NO; the standard here is clear: any access to a volatile object is a side
effect (see , and optimization is NOT allowed to eliminate side effects, and
must do them respecting sequence points, even if it determines that the code
will in fact do nothing (see 5.1.2.3, at least in the document I have which
one of the last draft, dated 18th January 1999). That's the whole point of
the volatile specifier.
Bernard
--------------------------------------------
Bernard Dautrevaux
Microprocess Ingenierie
97 bis, rue de Colombes
92400 COURBEVOIE
FRANCE
Tel: +33 (0) 1 47 68 80 80
Fax: +33 (0) 1 47 88 97 85
e-mail: [email protected]
[email protected]
--------------------------------------------
> -----Original Message-----
> From: Rogelio M. Serrano Jr. [mailto:[email protected]]

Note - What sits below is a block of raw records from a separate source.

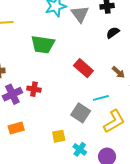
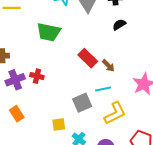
brown arrow: (118, 72) -> (108, 66), moved
gray square: (81, 113) -> (82, 103), turned 30
orange rectangle: (16, 128) -> (17, 114), turned 70

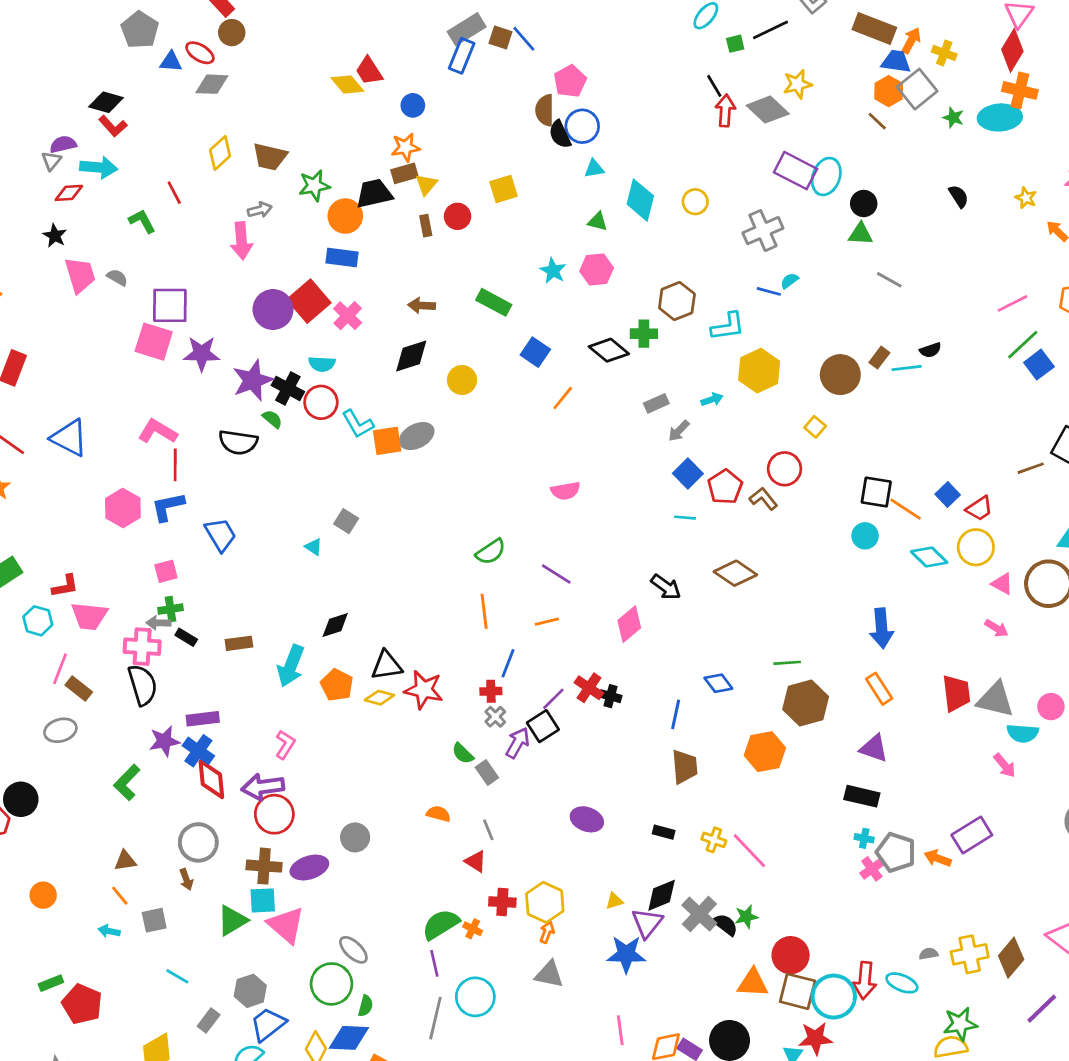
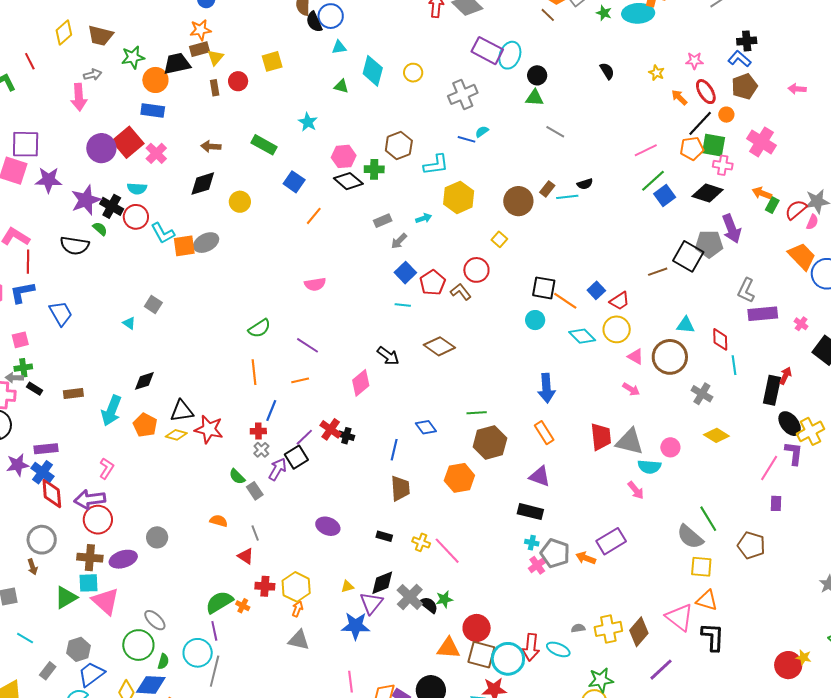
pink hexagon: (597, 270) -> (344, 156), moved
cyan circle: (475, 997) -> (198, 653), moved

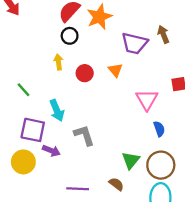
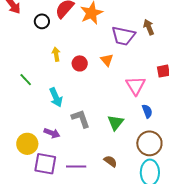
black circle: (70, 36) -> (42, 21), moved
purple square: (33, 130) -> (45, 164), moved
green triangle: (131, 160) -> (116, 123), moved

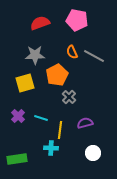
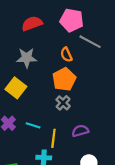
gray line: (94, 56) -> (90, 42), moved
orange pentagon: (57, 75) -> (64, 79), moved
yellow square: (25, 83) -> (16, 88), turned -36

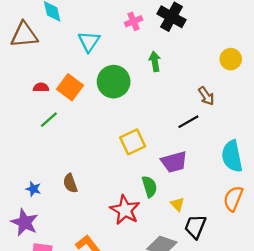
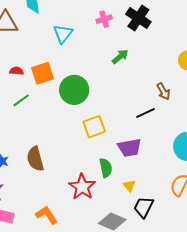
green arrow: (155, 61) -> (120, 57), turned 54
green circle: (114, 82) -> (74, 90), moved
orange square: (70, 87) -> (42, 73), turned 30
brown semicircle: (70, 183) -> (35, 159), size x1.4

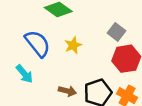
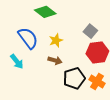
brown arrow: (67, 91) -> (55, 60), moved

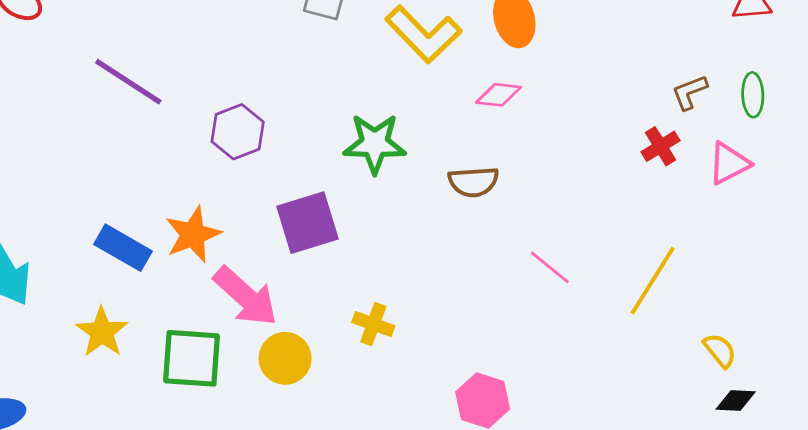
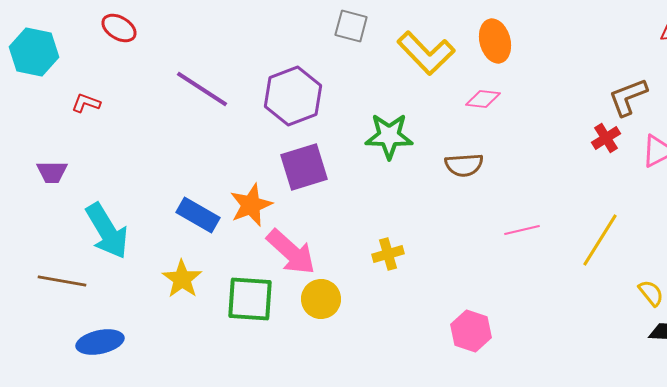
brown L-shape: (690, 92) -> (628, 97), size x1.4
purple hexagon: (238, 132) -> (293, 96), moved, size x1.4
purple square: (307, 223) -> (304, 167), moved
pink line: (550, 267) -> (522, 230), turned -52
yellow cross: (373, 324) -> (388, 254), moved, turned -36

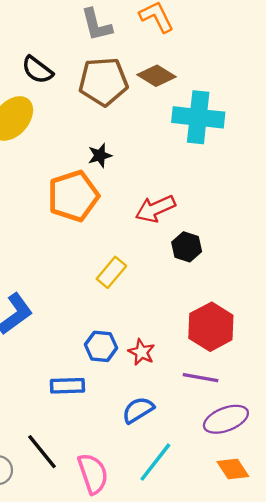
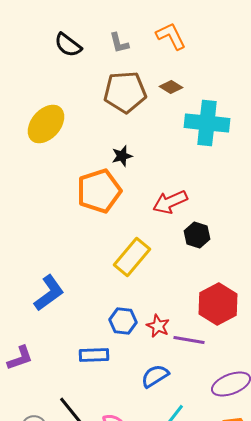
gray L-shape: (96, 25) -> (119, 43), size x0.7
black semicircle: (37, 70) -> (68, 45), moved
brown diamond: (157, 76) -> (171, 87), size x0.7
yellow rectangle: (111, 272) -> (132, 257), size x1.4
purple line: (200, 378) -> (189, 340), moved

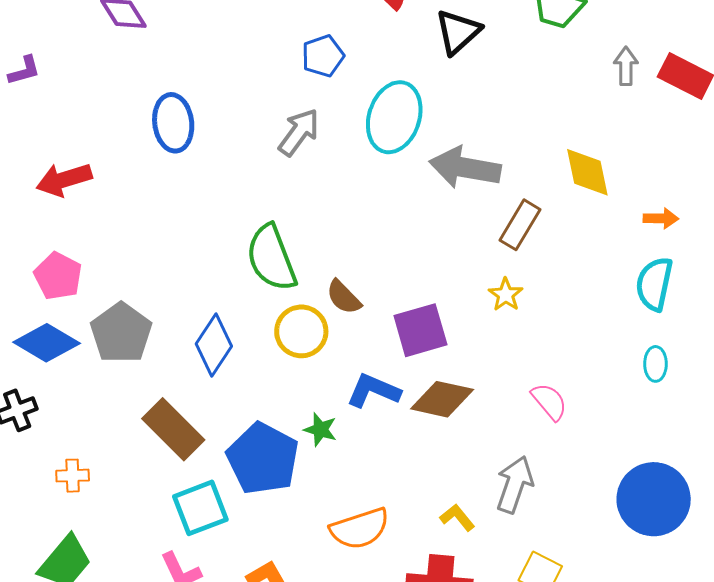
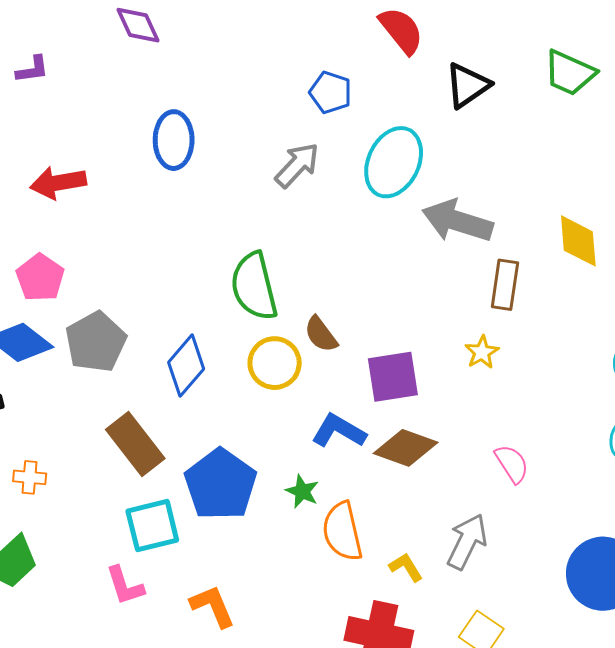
blue pentagon: (323, 56) -> (331, 92), turned 30
brown rectangle: (520, 225) -> (505, 285), turned -30
green star: (320, 430) -> (302, 491), moved
orange semicircle: (360, 529) -> (342, 531), moved, turned 88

> Sent: Tuesday, January 08, 2002 1:15 AM
> To: Bernard Dautrevaux
> Subject: Re: [PATCH] C undefined behavior fix
>
>
> I tried the same thing using gcc 3.1
> the file test.c contains:
>
> struct x{
> volatile unsigned int x1:8;
> };
>
> unsigned char f1(struct x* p)
> {
> return p->x1;
> }
>
> unsigned char f(unsigned int* p, unsigned char* q)
> {
> *p = *q;
Note that in my case, the problem is caused by
*q = *p;
as this request 8-bits from a 32-bits volatile, and gcc-2.95.3 generates a
byte load ;-(
> }
>
> compiling with gcc -O2 -S test.c yields:
>
> .file "test.c"
> .text
> .align 2
> .p2align 4,,15
> .globl f1
> .type f1,@function
> f1:
> pushl %ebp
> movl %esp, %ebp
> movl 8(%ebp), %eax
> movb (%eax), %al
So here we get the (correct but annoying) byte access to an 8-bit field
taken from a 32-bit integer. That's exactly what we had to change for
volatile to be useful, so that this access is in fact a 32-bit access.
> andl $255, %eax
> popl %ebp
> ret
> .Lfe1:
> .size f1,.Lfe1-f1
> .align 2
> .p2align 4,,15
> .globl f
> .type f,@function
> f:
> pushl %ebp
> movl %esp, %ebp
> movl 12(%ebp), %eax
> xorl %edx, %edx
> movb (%eax), %dl
This is correct as you read *q, which is a byte
> movl 8(%ebp), %eax
> movl %edx, (%eax)
And hopefully, this is correct also as you write all the 32-bits of *p, as
requested.
> popl %ebp
> ret
> .Lfe2:
> .size f,.Lfe2-f
> .ident "GCC: (GNU) 3.1 20011231 (experimental)"
>
So at least for the first test, gcc-3.1 generates the same (anoying) code as
2.95.3. I'm quite sure this is legal, as I can't see in the standard if when
writing:
volatile unsigned int x:8;
I define:
1) a volatile 8-bit field to be interpreted as an unsigned int.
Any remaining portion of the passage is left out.